O Itaú BBA reduziu a recomendação da Natura para market perform, mantendo o preço-alvo em R$ 10. O banco explicou que a expectativa de queda de cerca de 14% na receita da Natura Brasil no 2T26 forçou a revisão de premissas de longo prazo, visto que a operação brasileira é o principal motor de lucro do grupo.

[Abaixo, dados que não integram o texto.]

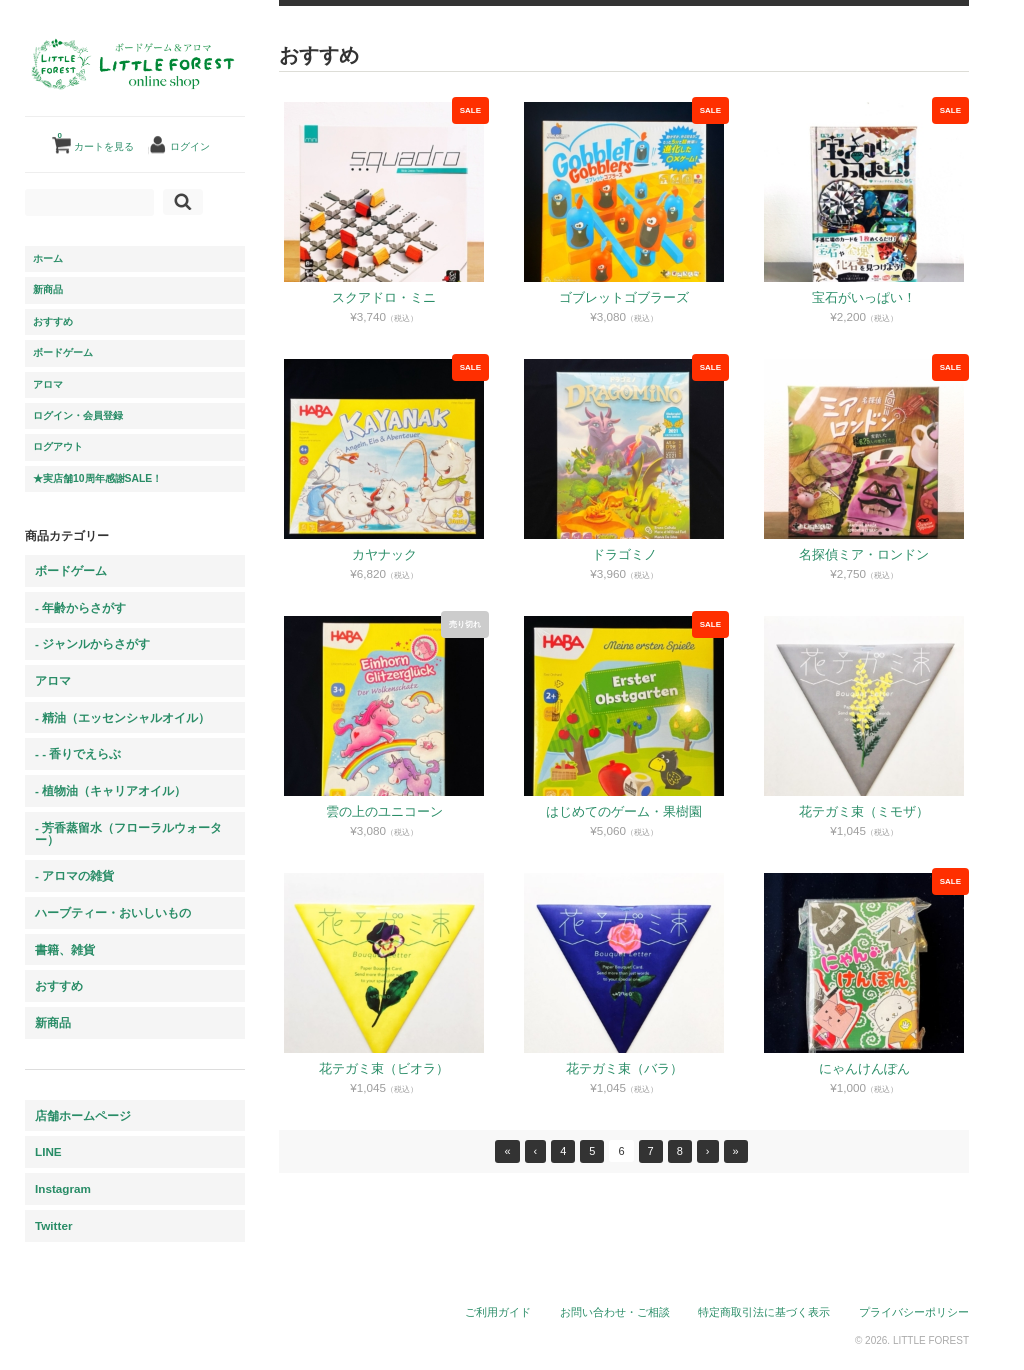 This screenshot has width=1024, height=1370. Describe the element at coordinates (58, 446) in the screenshot. I see `ログアウト` at that location.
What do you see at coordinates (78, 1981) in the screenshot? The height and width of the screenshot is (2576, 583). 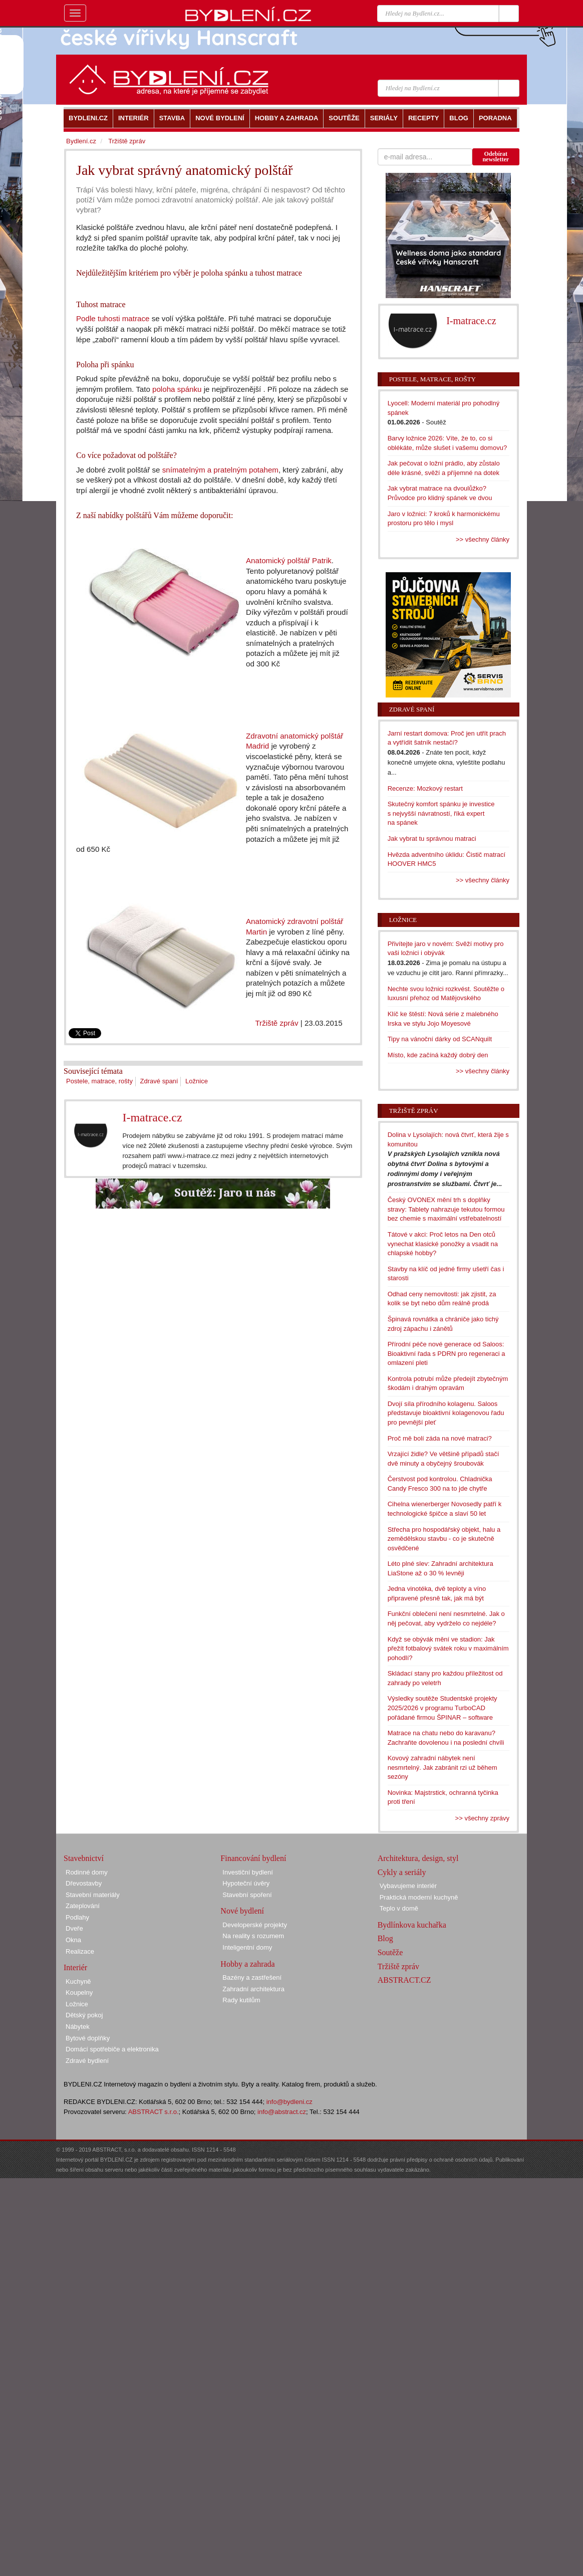 I see `Kuchyně` at bounding box center [78, 1981]. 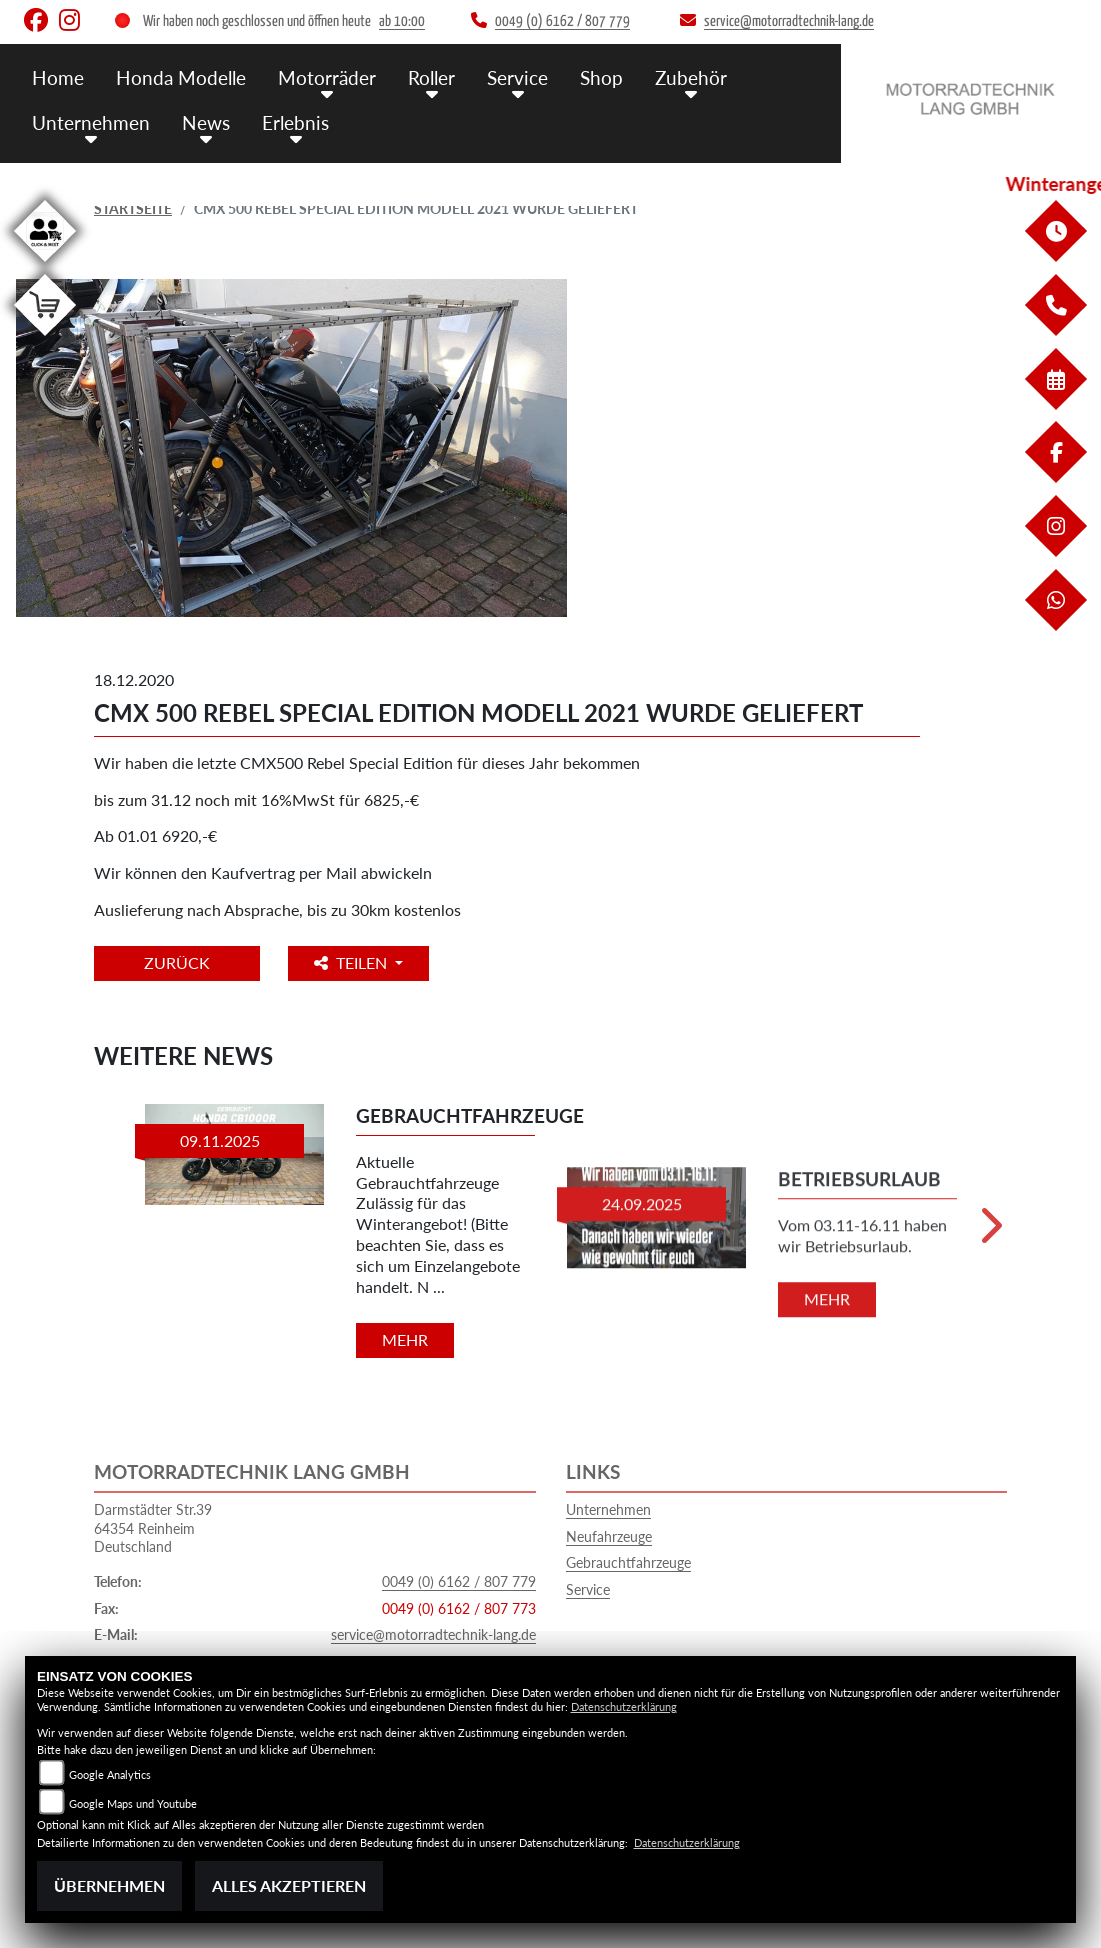  What do you see at coordinates (327, 77) in the screenshot?
I see `Motorräder [button]` at bounding box center [327, 77].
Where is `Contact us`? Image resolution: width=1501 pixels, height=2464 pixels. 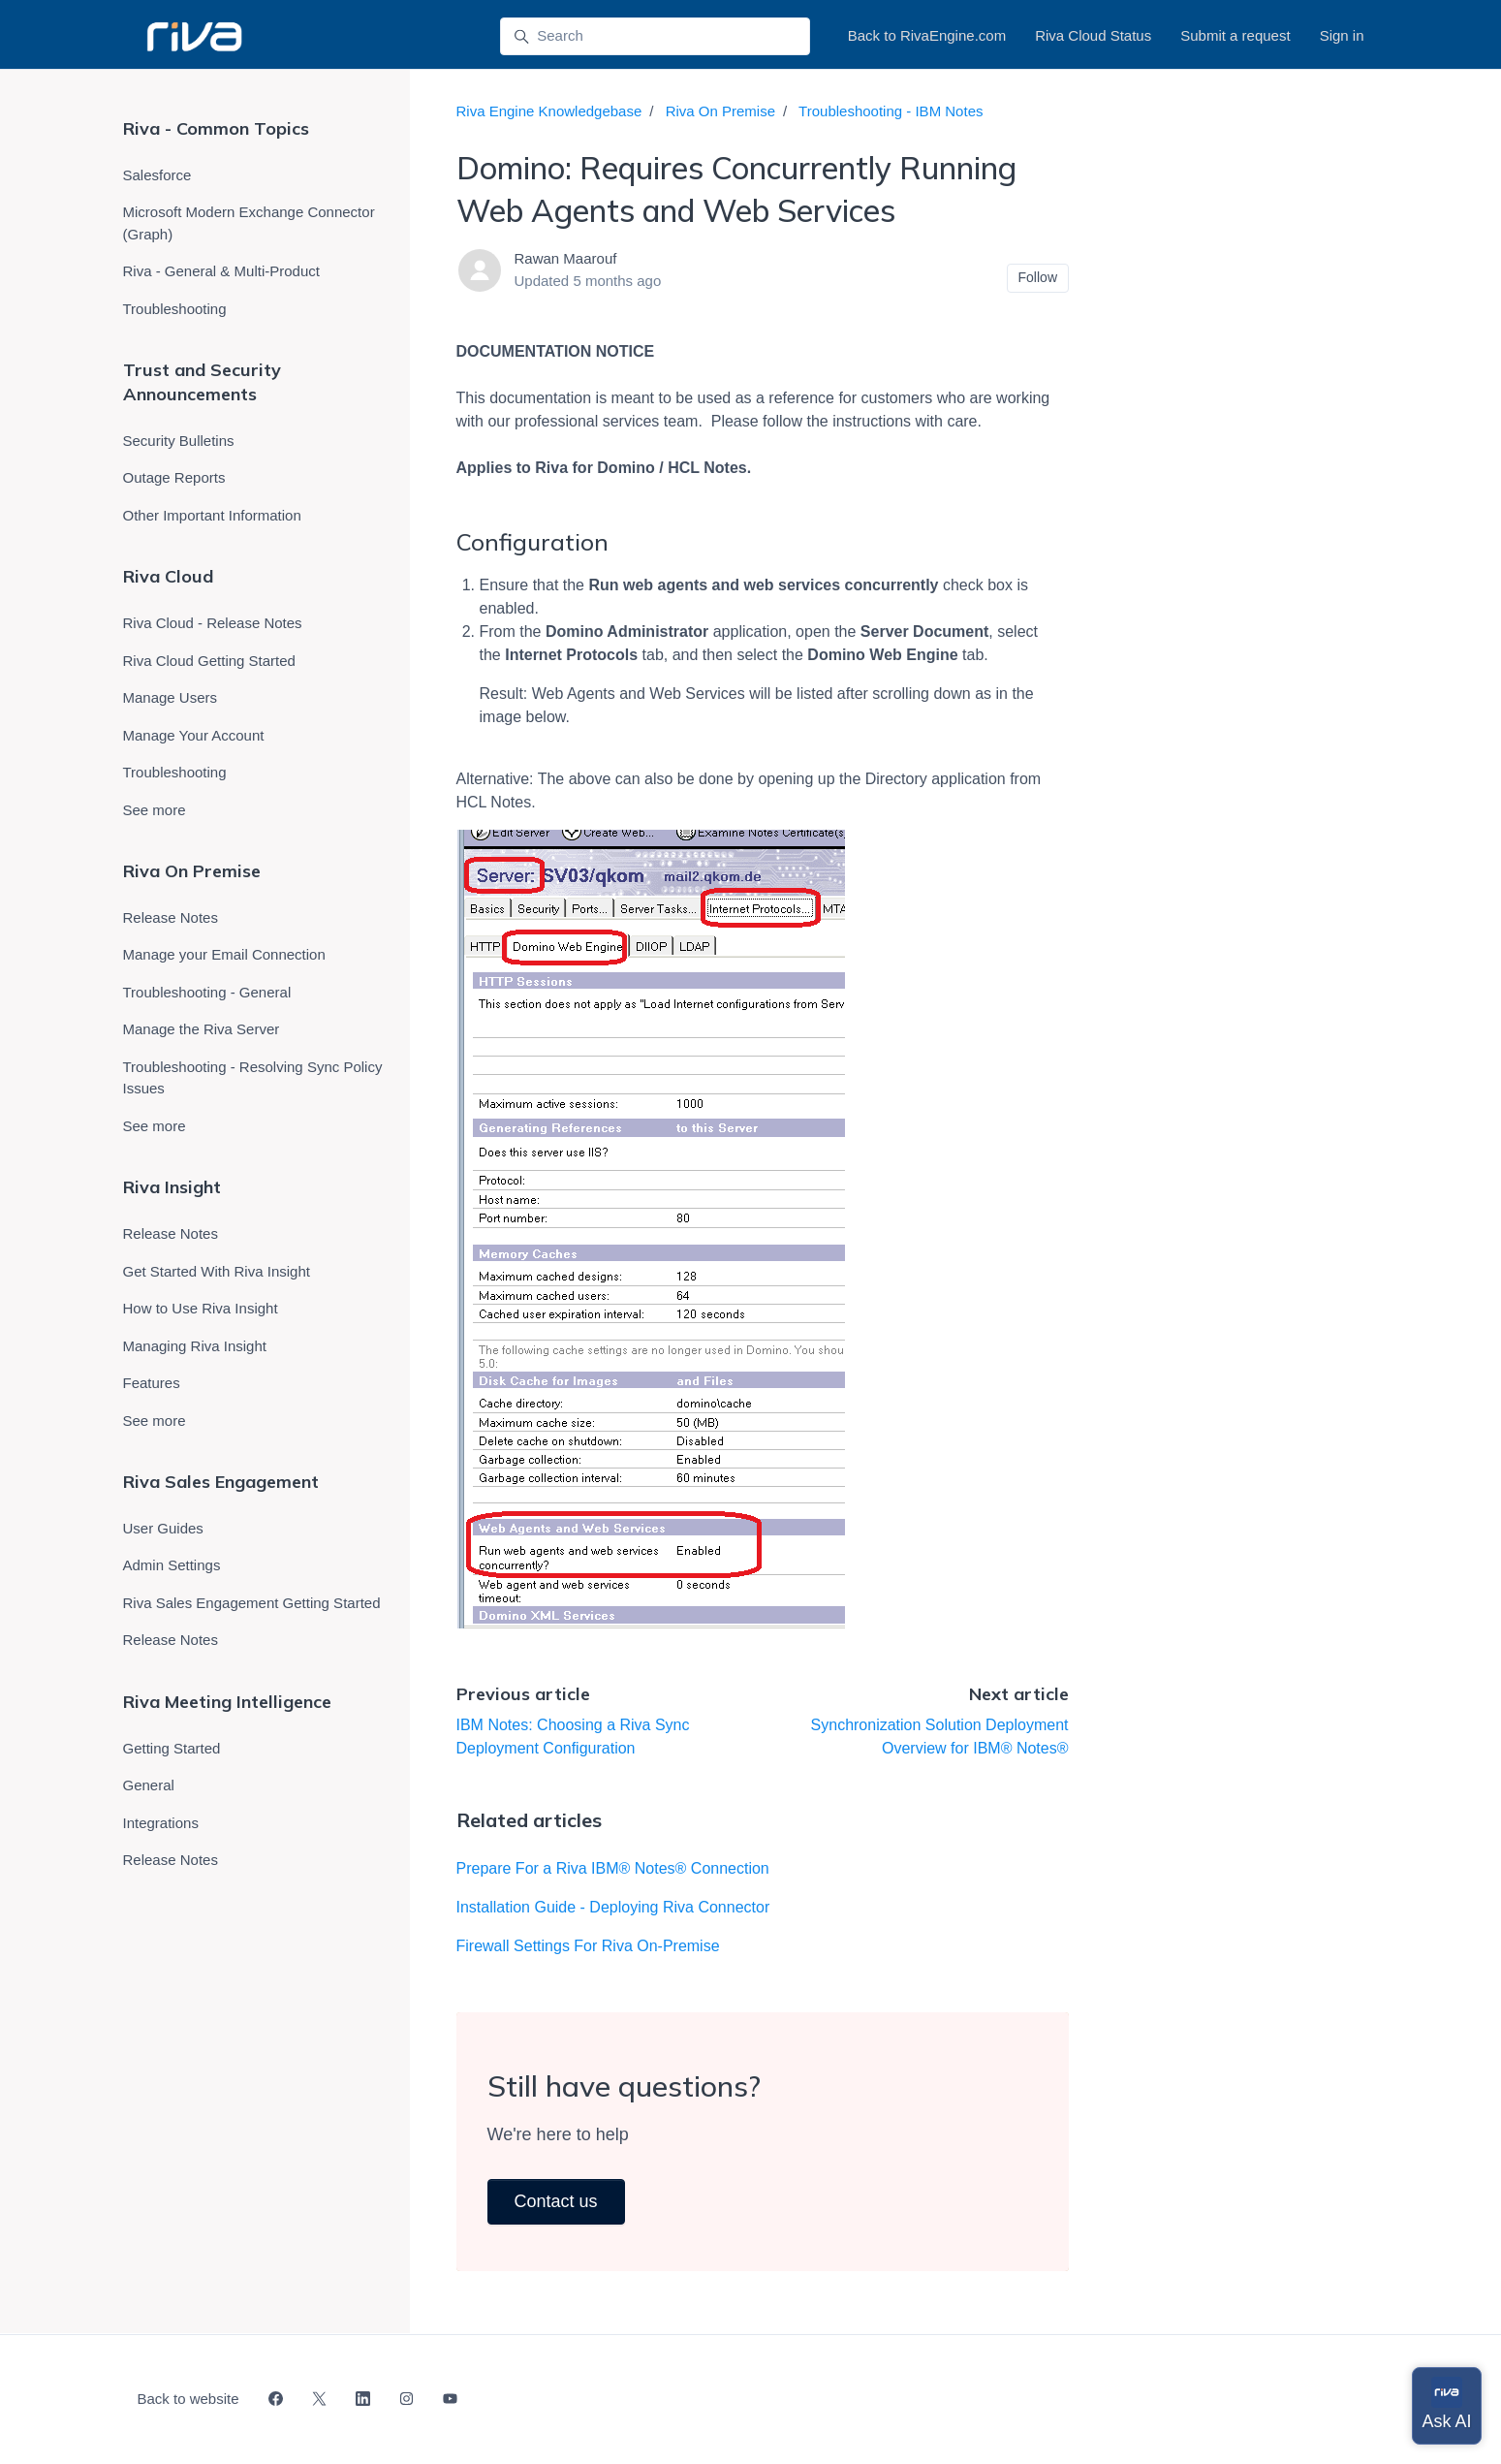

O BBA apontou descompasso entre ganhos de participação no sell-out e fraqueza no sell-in, o que pode retardar a recuperação da receita.
O Itaú BBA também cortou as estimativas de lucro para 2026 em 79% e para 2027 em 37%, projetando lucro líquido de R$ 1,14 bilhão em 2027. O Bradesco BBI seguiu a tendência, rebaixando a recomendação para neutra e fixando o preço-alvo em R$ 10, e solicitou maior consistência na execução do plano de recuperação.
Em contraste, o JPMorgan manteve recomendação overweight, com preço-alvo de R$ 14, baseado na expectativa de retorno de fluxo de caixa livre de 13%. Contudo, a instituição alertou que a execução operacional foi pior que o esperado, com indicadores preliminares indicando queda de receita entre 9% e 10% na comparação anual.